计算机科学 ›› 2025, Vol. 52 ›› Issue (6): 139-150.doi: 10.11896/jsjkx.240300155

• 数据库&大数据&数据科学 • 上一篇    下一篇

标签稀疏场景下任意数据流在线学习方法

张帅, 周鹏, 张燕平   

  1. 安徽大学计算机科学与技术学院 合肥 230601
  • 收稿日期:2024-03-25 修回日期:2024-09-11 出版日期:2025-06-15 发布日期:2025-06-11
  • 通讯作者: 周鹏(doodzhou@ahu.edu.cn)
  • 作者简介:(zs0920ahu@163.com)
  • 基金资助:
    国家自然科学基金面上项目(62376001);安徽省自然科学基金面上项目(2308085MF215)

Online Capricious Data Stream Learning with Sparse Labels

ZHANG Shuai, ZHOU Peng, ZHANG Yanping   

  1. School of Computer Science and Technology,Anhui University,Hefei 230601,China
  • Received:2024-03-25 Revised:2024-09-11 Online:2025-06-15 Published:2025-06-11
  • About author:ZHANG Shuai,born in 1996,postgradua-te,is a student member of CCF(No.U3918G).His main research interests include data streams and online lear-ning.
    ZHOU Peng,born in 1987,Ph.D,is a member of CCF(No.K6292M).His main research interests include data mining and machine learning.
  • Supported by:
    National Natural Science Foundation of China(62376001) and Natural Science Foundation of Anhui Province,China(2308085MF215).

摘要: 随着数据体量的剧增,机器学习方法已逐渐由传统的静态学习模式转向面向流式数据的在线学习模式。任意数据流是指数据实例随着时间以流的方式逐个到达的同时,其特征空间可能会发生任意变化,即旧的特征可能随时消失,新的特征也可能随时出现。例如,在环境检测领域,新增传感器或旧传感器突然异常会使得数据流的特征空间发生任意变化。此外,现有面向数据流的在线学习方法大多假设可以获取所有数据实例的真实标签。然而,在真实应用中,由于人工标注数据的代价高昂,数据标签大多是稀疏的。为了解决标签稀疏场景下任意数据流的在线学习问题,提出一种基于被动-主动学习的在线学习算法PAACDS(Passive Aggressive Active Learning for Capricious Data Streams)以及它的变体PAACDS-I。首先,利用在线主动学习方法选择有价值的数据实例,使得可以在最小的监督下建立优越的预测模型。随后,在获得所选择数据实例的查询标签后,结合在线被动-主动更新规则和边界最大化原则来更新基于任意数据流中共享和新增特征空间的动态分类器。最后,将所提算法与现有的最先进方法在12个数据集上进行了比较,大量的实验对比和分析验证了所提算法在任意数据流标签稀疏场景下的有效性。

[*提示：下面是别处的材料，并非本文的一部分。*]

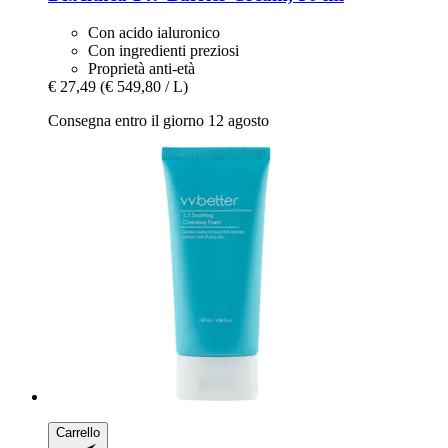
Con acido ialuronico
Con ingredienti preziosi
Proprietà anti-età
€ 27,49
(€ 549,80 / L)
Consegna entro il giorno 12 agosto
Carrello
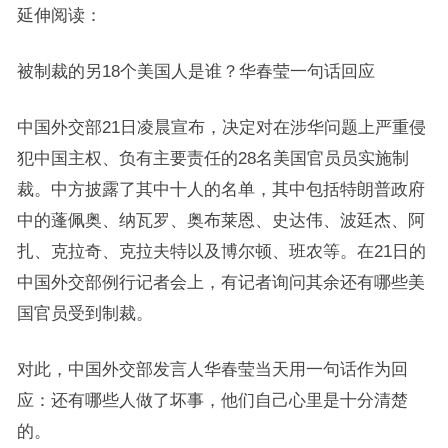
延伸阅读：
被制裁的另18个美国人是谁？华春莹一句话回应
中国外交部21日凌晨宣布，决定对在涉华问题上严重侵
犯中国主权、负有主要责任的28名美国官员员实施制
裁。中方披露了其中十人的名单，其中包括特朗普政府
中的蓬佩奥、纳瓦罗、奥布莱恩、史达伟、波廷杰、阿
扎、克拉奇、克拉夫特以及博尔顿、班农等。在21日的
中国外交部例行记者会上，有记者询问其余还有哪些美
国官员受到制裁。
对此，中国外交部发言人华春莹当天用一句话作为回
应：还有哪些人做了坏事，他们自己心里是十分清楚
的。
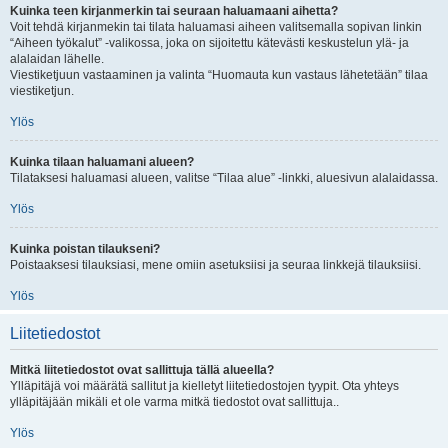
Kuinka teen kirjanmerkin tai seuraan haluamaani aihetta?
Voit tehdä kirjanmekin tai tilata haluamasi aiheen valitsemalla sopivan linkin
“Aiheen työkalut” -valikossa, joka on sijoitettu kätevästi keskustelun ylä- ja
alalaidan lähelle.
Viestiketjuun vastaaminen ja valinta “Huomauta kun vastaus lähetetään” tilaa
viestiketjun.
Ylös
Kuinka tilaan haluamani alueen?
Tilataksesi haluamasi alueen, valitse “Tilaa alue” -linkki, aluesivun alalaidassa.
Ylös
Kuinka poistan tilaukseni?
Poistaaksesi tilauksiasi, mene omiin asetuksiisi ja seuraa linkkejä tilauksiisi.
Ylös
Liitetiedostot
Mitkä liitetiedostot ovat sallittuja tällä alueella?
Ylläpitäjä voi määrätä sallitut ja kielletyt liitetiedostojen tyypit. Ota yhteys
ylläpitäjään mikäli et ole varma mitkä tiedostot ovat sallittuja..
Ylös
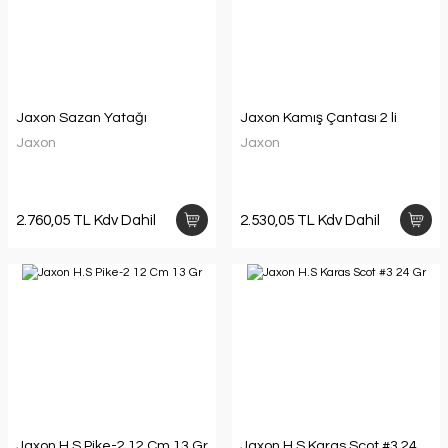
Jaxon Sazan Yatağı
Jaxon Kamış Çantası 2 li
Jaxon
Jaxon
2.760,05 TL Kdv Dahil
2.530,05 TL Kdv Dahil
Jaxon H.S Pike-2 12 Cm 13 Gr
Jaxon H.S Karas Scot #3 24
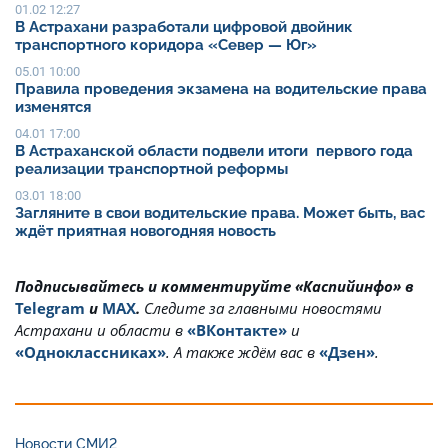
01.02 12:27
В Астрахани разработали цифровой двойник
транспортного коридора «Север — Юг»
05.01 10:00
Правила проведения экзамена на водительские права
изменятся
04.01 17:00
В Астраханской области подвели итоги первого года
реализации транспортной реформы
03.01 18:00
Загляните в свои водительские права. Может быть, вас
ждёт приятная новогодняя новость
Подписывайтесь и комментируйте «Каспийинфо» в
Telegram
и
MAX
.
Cледите за главными новостями
Астрахани и области в
«ВКонтакте»
и
«Одноклассниках»
. А также ждём вас в
«Дзен»
.
Новости СМИ2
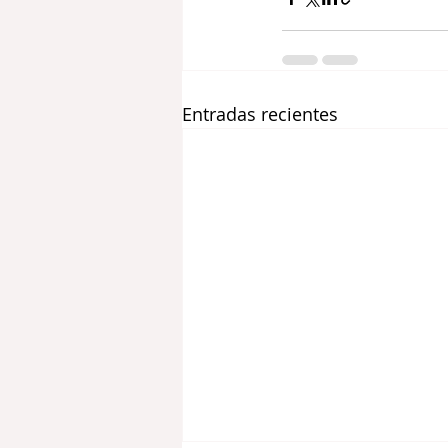
Entradas recientes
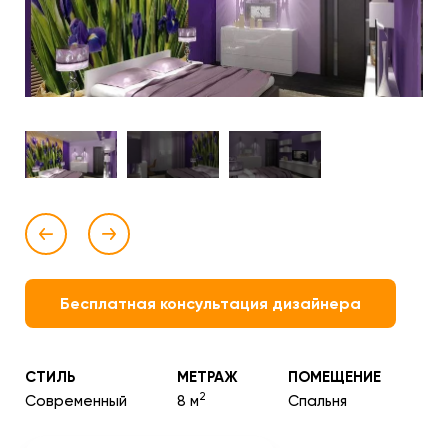
Бесплатная консультация дизайнера
СТИЛЬ
МЕТРАЖ
ПОМЕЩЕНИЕ
2
Современный
8 м
Спальня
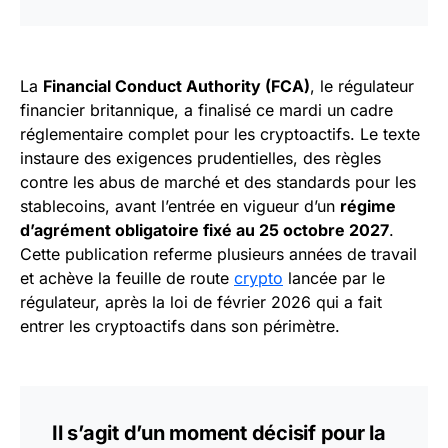
La
Financial Conduct Authority (FCA)
, le régulateur
financier britannique, a finalisé ce mardi un cadre
réglementaire complet pour les cryptoactifs. Le texte
instaure des exigences prudentielles, des règles
contre les abus de marché et des standards pour les
stablecoins, avant l’entrée en vigueur d’un
régime
d’agrément obligatoire fixé au 25 octobre 2027
.
Cette publication referme plusieurs années de travail
et achève la feuille de route
crypto
lancée par le
régulateur, après la loi de février 2026 qui a fait
entrer les cryptoactifs dans son périmètre.
Il s’agit d’un moment décisif pour la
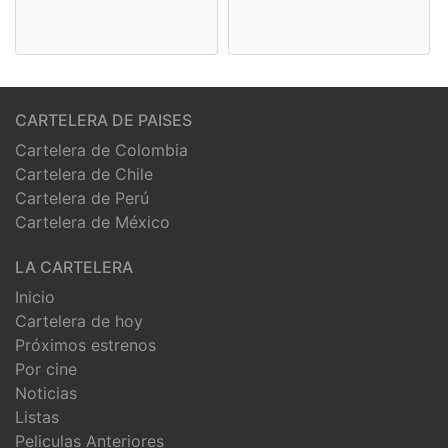
CARTELERA DE PAISES
Cartelera de Colombia
Cartelera de Chile
Cartelera de Perú
Cartelera de México
LA CARTELERA
Inicio
Cartelera de hoy
Próximos estrenos
Por cine
Noticias
Listas
Peliculas Anteriores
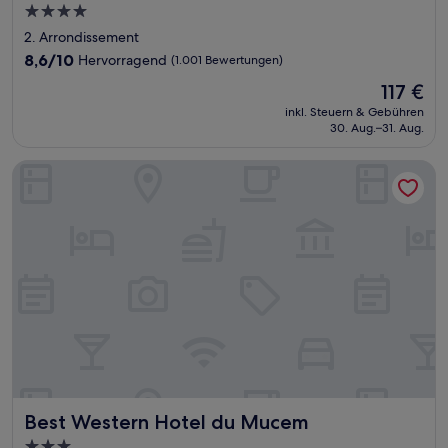
4.0-
Sterne-
2. Arrondissement
Unterkunft
8.6
8,6/10
Hervorragend
(1.001 Bewertungen)
von
Der
117 €
10,
Preis
Hervorragend,
inkl. Steuern & Gebühren
beträgt
30. Aug.–31. Aug.
(1.001
117 €
Bewertungen)
Best Western Hotel du Mucem
Best Western Hotel du Mucem
Best Western Hotel du Mucem
3.0-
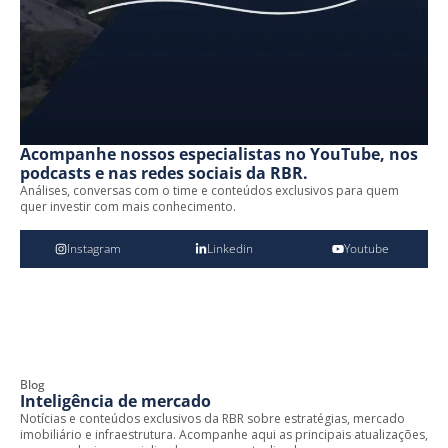
Acompanhe nossos especialistas no YouTube, nos
podcasts e nas redes sociais da RBR.
Análises, conversas com o time e conteúdos exclusivos para quem
quer investir com mais conhecimento.
Instagram
Linkedin
Youtube
Blog
Inteligência de mercado
Notícias e conteúdos exclusivos da RBR sobre estratégias, mercado
imobiliário e infraestrutura. Acompanhe aqui as principais atualizações,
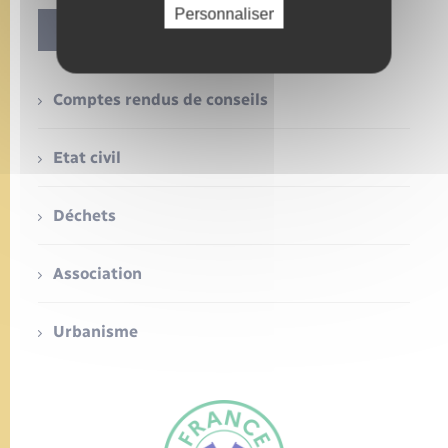
Personnaliser
Contact
Comptes rendus de conseils
Etat civil
Déchets
Association
Urbanisme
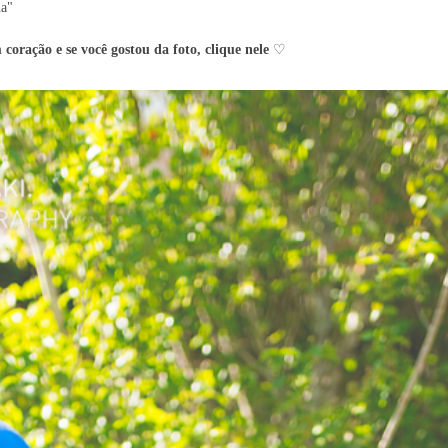
ha"
 coração e se você gostou da
foto, clique nele
♡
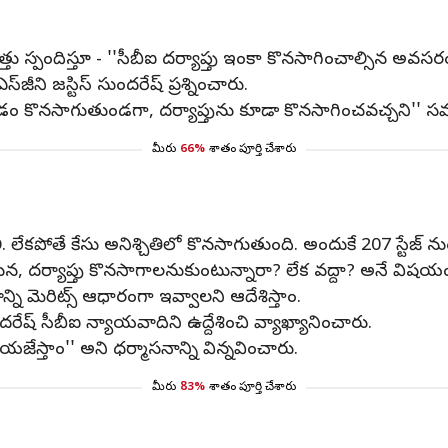
పందిస్తూ - ''సీబీఐ దర్యాప్తు ఇంకా కొనసాగించాల్సిన అవసరం 
ీని జస్టిస్ సుందరేష్ ప్రశ్నించారు.
ావడం కొనసాగుతుండగా, దర్యాప్తును కూడా కొనసాగించవచ్చని'' 
మీరు
66%
శాతం పూర్తి చేశారు
ళ్లాలి. లేకపోతే కేసు అనిశ్చితిలో కొనసాగుతుంది. అందుకే 207 స్ట
దున, దర్యాప్తు కొనసాగాలనుకుంటున్నారా? లేక వద్దా? అనే విషయం
యాన్ని మెరిట్స్ ఆధారంగా ఇవ్వాలని ఆదేశిస్తాం.
ుందరేష్ సీబీఐ న్యాయవాదిని ఉద్దేశించి వ్యాఖ్యానించారు.
లియజేస్తాం'' అని ధర్మాసనాన్ని విన్నవించారు.
మీరు
83%
శాతం పూర్తి చేశారు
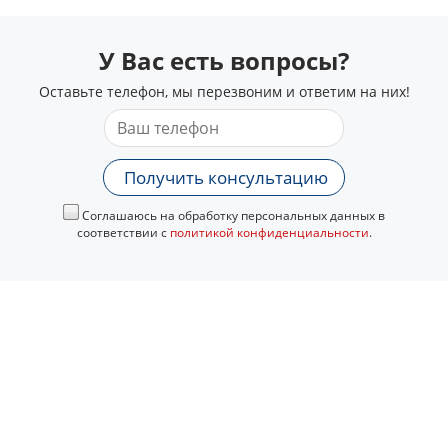
У Вас есть вопросы?
Оставьте телефон, мы перезвоним и ответим на них!
Получить консультацию
Соглашаюсь на обработку персональных данных в
соответствии с
политикой конфиденциальности
.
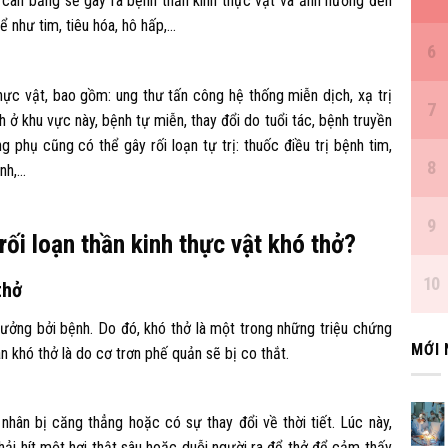
t cân bằng sẽ gây ra bệnh thần kinh thực vật và ảnh hưởng đến
 như tim, tiêu hóa, hô hấp,…
hực vật, bao gồm: ung thư tấn công hệ thống miễn dịch, xạ trị
 ở khu vực này, bệnh tự miễn, thay đổi do tuổi tác, bệnh truyền
 phụ cũng có thể gây rối loạn tự trị: thuốc điều trị bệnh tim,
nh,…
rối loạn thần kinh thực vật khó thở?
thở
ưởng bởi bệnh. Do đó, khó thở là một trong những triệu chứng
MỚI
 khó thở là do cơ trơn phế quản sẽ bị co thắt.
hân bị căng thẳng hoặc có sự thay đổi về thời tiết. Lúc này,
hải hít một hơi thật sâu hoặc duỗi người ra để thở để cảm thấy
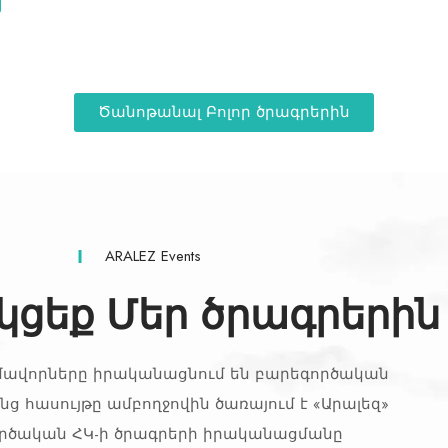
Ծանոթանալ Բոլոր ծրագրերին
ARALEZ Events
ցեք Մեր ծրագրերին
մավորները իրականացնում են բարեգործական
նց հասույթը ամբողջովին ծառայում է «Արալեզ»
րծական ՀԿ-ի ծրագրերի իրականացմանը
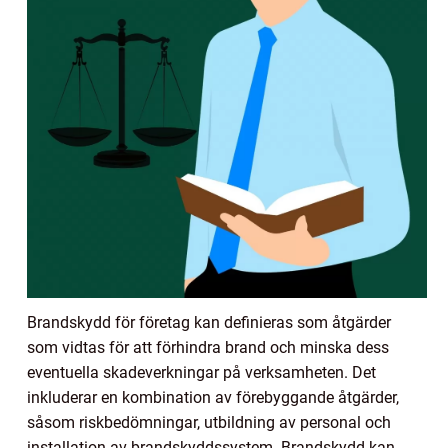
Brandskydd för företag kan definieras som åtgärder
som vidtas för att förhindra brand och minska dess
eventuella skadeverkningar på verksamheten. Det
inkluderar en kombination av förebyggande åtgärder,
såsom riskbedömningar, utbildning av personal och
installation av brandskyddssystem. Brandskydd kan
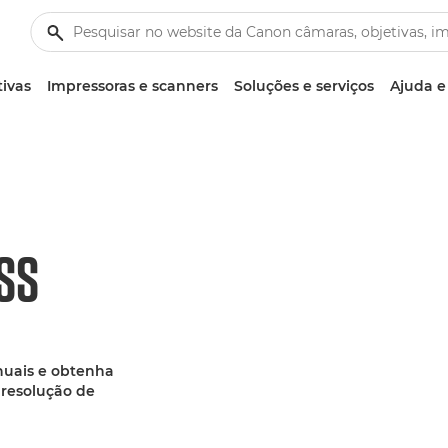
tivas
Impressoras e scanners
Soluções e serviços
Ajuda e
SS
anuais e obtenha
 resolução de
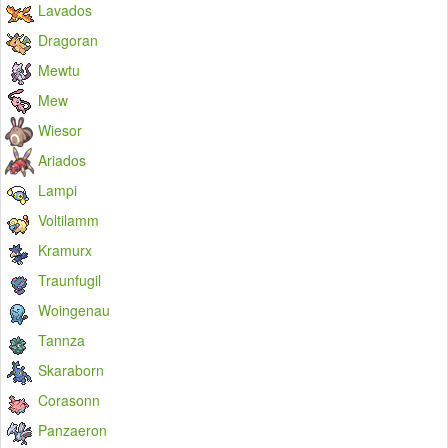
Lavados
Dragoran
Mewtu
Mew
Wiesor
Ariados
Lampi
Voltilamm
Kramurx
Traunfugil
Woingenau
Tannza
Skaraborn
Corasonn
Panzaeron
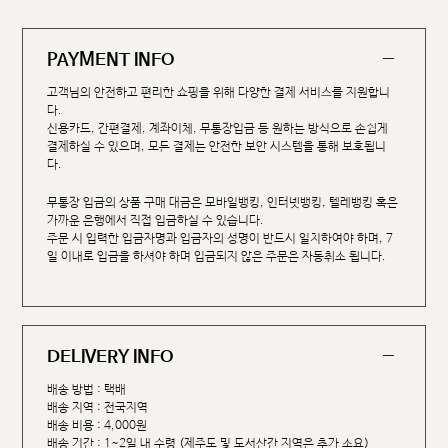
PAYMENT INFO
고객님의 안전하고 편리한 쇼핑을 위해 다양한 결제 서비스를 지원합니
다.
신용카드, 간편결제, 계좌이체, 무통장입금 등 원하는 방식으로 손쉽게
결제하실 수 있으며, 모든 결제는 안전한 보안 시스템을 통해 보호됩니
다.
무통장 입금의 상품 구매 대금은 모바일뱅킹, 인터넷뱅킹, 텔레뱅킹 혹은
가까운 은행에서 직접 입금하실 수 있습니다.
주문 시 입력한 입금자명과 입금자의 성명이 반드시 일치하여야 하며, 7
일 이내로 입금을 하셔야 하며 입금되지 않은 주문은 자동취소 됩니다.
DELIVERY INFO
배송 방법 : 택배
배송 지역 : 전국지역
배송 비용 : 4,000원
배송 기간 : 1~2일 내 수령 (제주도 및 도서산간 지역은 추가 소요)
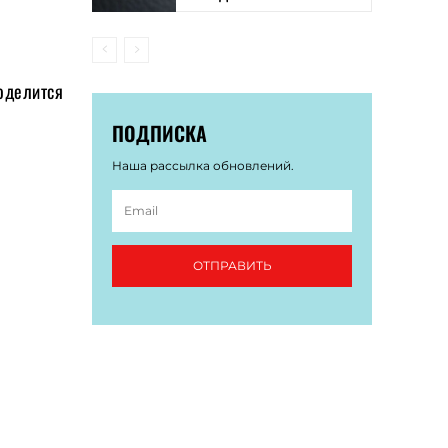
поделится
ПОДПИСКА
Наша рассылка обновлений.
ОТПРАВИТЬ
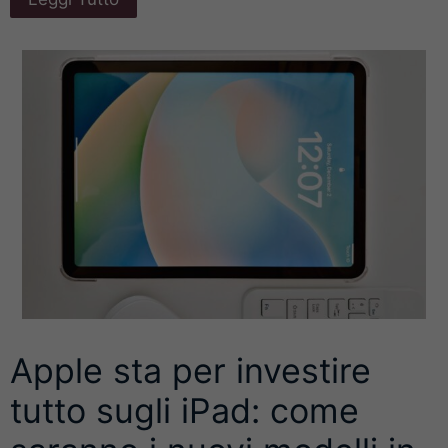
Apple sta per investire
tutto sugli iPad: come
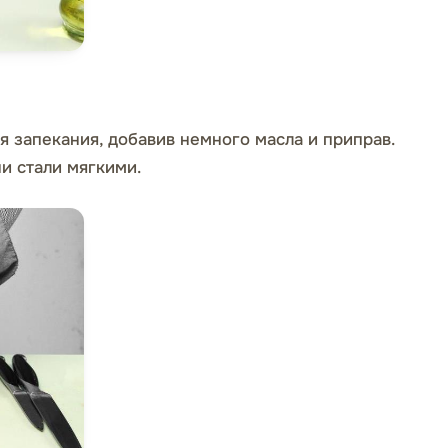
 запекания, добавив немного масла и приправ.
и стали мягкими.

关键词: 在线学习, 任意数据流, 动态特征空间, 主动学习, 稀疏标签

Abstract: With the dramatic increase in data volume,machine learning methods have gradually transitioned from traditional static learning to online learning modes that are designed for streaming data.Capricious data streams refer to data instances arriving over time in a sequential manner,where the feature space can potentially undergo capricious changes.It means that old features may disappear at any time,while new features may emerge.For example,in the field of environmental monitoring,the addition of new sensors or sudden anomalies in existing sensors can cause arbitrary changes in the feature space of the data stream.Furthermore,existing online learning methods for data streams often assume access to the true labels of all data instances.However,in real-world applications,data labeling is often sparse due to the high cost of manual annotation.Therefore,to address the problem of online learning in capricious data streams with sparse labels,a passive-active learning-based online learning algorithm called PAACDS(Passive Aggressive Active Learning for Capricious Data Streams),along with its variant PAACDS-I,is proposed.Firstly,an online active learning method is utilized to select valuable data instances,allowing the construction of superior prediction models with minimal supervision.Subsequently,after obtaining the queried labels for the selected data instances,the dynamic classifier,which encompasses the shared and newly added feature spaces in the capricious data streams,is updated using online passive-active update rules and the principle of boundary maximization.Finally,the proposed algorithm is compared to existing state-of-the-art methods on twelve datasets.Extensive experimental comparisons and analyses validate the effectiveness of the proposed algorithm in scenarios involving capricious data streams and sparse labels.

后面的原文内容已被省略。